-- SOURCE DATA follows --
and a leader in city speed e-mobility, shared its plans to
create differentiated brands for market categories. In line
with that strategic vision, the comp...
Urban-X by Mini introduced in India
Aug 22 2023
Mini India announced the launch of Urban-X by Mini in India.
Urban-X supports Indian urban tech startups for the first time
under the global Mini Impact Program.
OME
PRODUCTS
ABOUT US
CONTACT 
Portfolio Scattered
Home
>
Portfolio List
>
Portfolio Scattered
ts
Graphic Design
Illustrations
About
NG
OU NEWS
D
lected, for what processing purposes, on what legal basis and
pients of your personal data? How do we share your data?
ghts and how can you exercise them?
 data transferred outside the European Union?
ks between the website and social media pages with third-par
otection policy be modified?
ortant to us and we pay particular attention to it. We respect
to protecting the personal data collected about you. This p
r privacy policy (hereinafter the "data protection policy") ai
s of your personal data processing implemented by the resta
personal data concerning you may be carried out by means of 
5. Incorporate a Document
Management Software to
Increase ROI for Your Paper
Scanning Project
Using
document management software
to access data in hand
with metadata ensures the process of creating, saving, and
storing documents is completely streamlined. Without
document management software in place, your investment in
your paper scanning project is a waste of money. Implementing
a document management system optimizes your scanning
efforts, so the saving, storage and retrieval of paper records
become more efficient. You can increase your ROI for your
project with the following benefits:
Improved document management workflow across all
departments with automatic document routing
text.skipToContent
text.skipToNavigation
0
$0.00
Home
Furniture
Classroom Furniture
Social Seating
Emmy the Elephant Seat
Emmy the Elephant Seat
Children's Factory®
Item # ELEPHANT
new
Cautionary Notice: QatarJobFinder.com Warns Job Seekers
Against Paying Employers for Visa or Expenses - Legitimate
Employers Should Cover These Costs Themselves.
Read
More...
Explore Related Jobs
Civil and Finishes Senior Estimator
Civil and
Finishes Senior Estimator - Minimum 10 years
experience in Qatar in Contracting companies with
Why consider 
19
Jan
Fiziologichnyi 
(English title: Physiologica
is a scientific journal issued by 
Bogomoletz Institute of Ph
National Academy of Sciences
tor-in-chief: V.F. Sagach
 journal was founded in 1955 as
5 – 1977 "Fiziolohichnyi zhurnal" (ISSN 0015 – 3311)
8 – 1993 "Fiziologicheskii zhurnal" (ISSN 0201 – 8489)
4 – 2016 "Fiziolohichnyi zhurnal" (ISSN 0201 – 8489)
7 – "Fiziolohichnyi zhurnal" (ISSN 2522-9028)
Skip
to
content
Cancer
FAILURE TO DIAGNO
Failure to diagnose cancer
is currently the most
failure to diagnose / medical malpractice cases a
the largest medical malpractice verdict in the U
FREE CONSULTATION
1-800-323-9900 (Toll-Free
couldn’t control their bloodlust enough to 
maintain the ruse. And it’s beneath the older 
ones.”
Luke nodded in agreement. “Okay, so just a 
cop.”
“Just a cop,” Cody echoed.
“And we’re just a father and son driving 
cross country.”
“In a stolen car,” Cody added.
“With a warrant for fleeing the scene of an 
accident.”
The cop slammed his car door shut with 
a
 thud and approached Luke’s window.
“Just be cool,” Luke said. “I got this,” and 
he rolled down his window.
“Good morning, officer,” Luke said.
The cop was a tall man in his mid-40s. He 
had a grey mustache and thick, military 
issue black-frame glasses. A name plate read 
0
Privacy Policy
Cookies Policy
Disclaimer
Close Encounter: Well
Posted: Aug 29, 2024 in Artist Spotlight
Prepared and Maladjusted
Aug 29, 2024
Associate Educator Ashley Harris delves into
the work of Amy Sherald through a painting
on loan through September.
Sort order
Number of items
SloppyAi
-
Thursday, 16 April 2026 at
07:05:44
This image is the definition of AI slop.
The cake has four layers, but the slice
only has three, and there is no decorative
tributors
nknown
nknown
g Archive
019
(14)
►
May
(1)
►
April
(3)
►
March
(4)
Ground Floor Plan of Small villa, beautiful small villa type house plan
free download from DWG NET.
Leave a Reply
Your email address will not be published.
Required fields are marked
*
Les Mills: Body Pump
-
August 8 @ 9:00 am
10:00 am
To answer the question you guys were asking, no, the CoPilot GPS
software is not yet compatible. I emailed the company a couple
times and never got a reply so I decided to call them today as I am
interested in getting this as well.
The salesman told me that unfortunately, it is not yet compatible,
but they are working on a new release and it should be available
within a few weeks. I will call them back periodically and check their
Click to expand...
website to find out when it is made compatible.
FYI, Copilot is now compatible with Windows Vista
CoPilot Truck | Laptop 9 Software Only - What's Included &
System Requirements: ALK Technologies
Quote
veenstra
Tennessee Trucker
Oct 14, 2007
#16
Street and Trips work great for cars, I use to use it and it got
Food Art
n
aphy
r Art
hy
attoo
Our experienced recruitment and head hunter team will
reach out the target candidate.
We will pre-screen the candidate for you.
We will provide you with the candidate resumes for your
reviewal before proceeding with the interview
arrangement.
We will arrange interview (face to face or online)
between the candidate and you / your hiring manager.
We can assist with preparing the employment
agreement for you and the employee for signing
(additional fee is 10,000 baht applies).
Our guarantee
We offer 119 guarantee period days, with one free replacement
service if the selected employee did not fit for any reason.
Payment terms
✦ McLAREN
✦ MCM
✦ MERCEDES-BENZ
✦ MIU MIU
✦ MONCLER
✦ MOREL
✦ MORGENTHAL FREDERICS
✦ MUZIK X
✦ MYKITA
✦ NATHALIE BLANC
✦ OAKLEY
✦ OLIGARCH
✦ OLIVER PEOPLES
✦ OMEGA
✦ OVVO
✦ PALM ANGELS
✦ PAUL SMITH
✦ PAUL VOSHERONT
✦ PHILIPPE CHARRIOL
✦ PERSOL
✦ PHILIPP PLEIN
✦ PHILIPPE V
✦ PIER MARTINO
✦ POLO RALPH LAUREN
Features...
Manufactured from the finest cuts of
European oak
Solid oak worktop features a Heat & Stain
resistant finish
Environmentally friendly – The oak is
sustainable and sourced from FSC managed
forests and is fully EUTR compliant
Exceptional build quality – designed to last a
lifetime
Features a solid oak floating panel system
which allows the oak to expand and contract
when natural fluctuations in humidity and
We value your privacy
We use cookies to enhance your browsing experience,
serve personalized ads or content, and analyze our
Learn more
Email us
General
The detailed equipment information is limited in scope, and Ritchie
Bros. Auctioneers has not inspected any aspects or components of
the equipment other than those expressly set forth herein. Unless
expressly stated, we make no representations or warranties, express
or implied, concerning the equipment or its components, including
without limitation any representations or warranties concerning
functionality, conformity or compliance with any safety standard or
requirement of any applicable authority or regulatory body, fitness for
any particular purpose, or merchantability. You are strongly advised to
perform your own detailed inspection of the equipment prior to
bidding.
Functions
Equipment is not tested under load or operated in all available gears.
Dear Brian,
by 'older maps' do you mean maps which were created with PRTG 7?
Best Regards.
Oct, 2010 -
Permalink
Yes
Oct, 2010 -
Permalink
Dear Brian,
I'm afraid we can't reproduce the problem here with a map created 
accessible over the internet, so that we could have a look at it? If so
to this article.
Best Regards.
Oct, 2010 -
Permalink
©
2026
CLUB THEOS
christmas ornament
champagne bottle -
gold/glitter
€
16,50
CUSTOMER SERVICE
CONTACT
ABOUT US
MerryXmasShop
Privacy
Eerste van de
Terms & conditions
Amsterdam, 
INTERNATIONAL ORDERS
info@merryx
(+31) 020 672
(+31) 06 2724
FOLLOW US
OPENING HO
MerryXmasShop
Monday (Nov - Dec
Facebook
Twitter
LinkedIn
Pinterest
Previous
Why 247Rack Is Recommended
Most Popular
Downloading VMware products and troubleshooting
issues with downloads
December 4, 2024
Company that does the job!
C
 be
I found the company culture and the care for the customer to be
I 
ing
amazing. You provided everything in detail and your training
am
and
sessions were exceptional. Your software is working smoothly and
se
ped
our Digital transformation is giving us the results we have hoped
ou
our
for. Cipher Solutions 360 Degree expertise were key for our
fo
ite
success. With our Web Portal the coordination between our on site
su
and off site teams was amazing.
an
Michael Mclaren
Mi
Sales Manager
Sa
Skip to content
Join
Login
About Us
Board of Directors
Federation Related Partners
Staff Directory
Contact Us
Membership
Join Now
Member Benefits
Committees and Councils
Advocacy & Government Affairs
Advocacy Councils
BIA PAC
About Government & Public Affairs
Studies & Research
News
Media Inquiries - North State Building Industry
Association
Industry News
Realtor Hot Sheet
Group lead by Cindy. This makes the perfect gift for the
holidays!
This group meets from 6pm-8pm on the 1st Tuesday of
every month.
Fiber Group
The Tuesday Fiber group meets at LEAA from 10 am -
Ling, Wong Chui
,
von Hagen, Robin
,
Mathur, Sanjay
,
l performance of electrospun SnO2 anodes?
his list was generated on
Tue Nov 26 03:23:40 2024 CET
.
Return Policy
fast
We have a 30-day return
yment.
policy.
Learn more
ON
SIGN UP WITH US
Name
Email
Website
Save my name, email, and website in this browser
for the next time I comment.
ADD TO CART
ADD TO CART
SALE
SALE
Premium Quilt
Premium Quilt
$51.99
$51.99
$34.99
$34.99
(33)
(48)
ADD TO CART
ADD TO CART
-- SOURCE DATA concluded --
> _WORK ITEM_:
Search the records for the string "meets" and report each line that has it.

> _RESPONSE AREA_:
This group meets from 6pm-8pm on the 1st Tuesday of
The Tuesday Fiber group meets at LEAA from 10 am -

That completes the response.